Saturday, December 11, 2010

Thomas Wilson: Art of Rhetoric (1553)


While Renaissance courtiers like Baldesar Castiglione and Bernardo Dovizi believe in the merrymaking rhetoric of humor which enhances one’s charisma and sophistication, middle-class Protestants like Thomas Wilson believe that humor, as a rhetorical device, promotes one’s social mobility.




(portrait taken from: http://en.wikipedia.org/wiki/Thomas_Wilson_(rhetorician). Entry: "Thomas Wilson (rhetorician)." December 10, 2010.)

Castiglione, Dovizi, and Wilson, all three share an anxiety to contain humor within limits and rules as to make sure it stays decent and pleasant without resorting to stupidity or scurrility (Figueroa-Dorrego & Larkin-Galiñanes 191-194). One should never "go beyond due bounds" (194):

Therefore, no such should be taunted, or jested withal that either are notable evil livers, and heinous offenders, or else are pitiful caitiffs, and wretched beggars. For everyone thinketh it a better and a meeter deed to punish naughty packs than to scoff at their evil demeanour. And as for wretched souls or poor bodies, none can bear to have them mocked, but think rather that they should be pitied, except they foolishly vaunt themselves. Again, none such should be made any laughing stocks that either are honest of behaviour, or else are generally well beloved. As for other, we may be bold to talk with them and make such game and pastime as their good wits shall give good cause. But yet this one thing, we had need ever to take with us, that in all our jesting we keep a mean, wherein not only it is meet to avoid all gross bourding, and alehouse jesting, but also to eschew all foolish talk and ruffin manners such as no honest ears can once abide, nor yet any witty man can like well or allow. (Arte of Rhetorique Book II)

This anxiety is indeed a Classical concern haunting humoristic discourse since Cicero or even earlier. It is also the fourth issue dealt with in Wilson's Art of Rhetoric on humor (i.e. Book II).
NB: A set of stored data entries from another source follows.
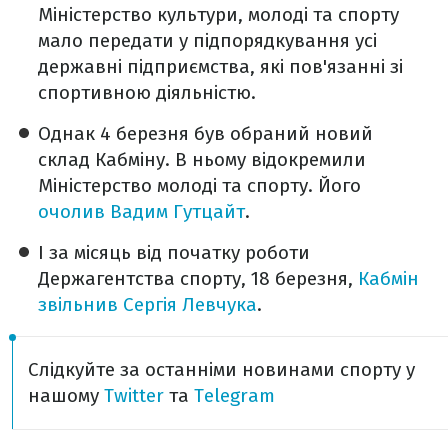
Міністерство культури, молоді та спорту
мало передати у підпорядкування усі
державні підприємства, які пов'язанні зі
спортивною діяльністю.
Однак 4 березня був обраний новий
склад Кабміну. В ньому відокремили
Міністерство молоді та спорту. Його
очолив Вадим Гутцайт
.
І за місяць від початку роботи
Держагентства спорту, 18 березня,
Кабмін
звільнив Сергія Левчука
.
Слідкуйте за останніми новинами спорту у
нашому
Twitter
та
Telegram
Wilson in his book suggests humor be discussed in terms of five issues: the nature of humor, which he argues undefinable; the cause of humor, which he includes deformity, foolishness, and others' evil behavior; the appropriateness of humor as an oratory device, which he confirms; the fourth, as stated above, limits of humor, which he finds necessary to reiterate; the application of humor, which he examines through various methods that make people laugh.

The most particular and original viewpoint of Wilson is that, while his anxiety is "Classical," his stress on limits is courtly, his standpoint is that of the middle class. The highly hierarchized discourse of humor begins to utter a commoner's voice which was foreign to it.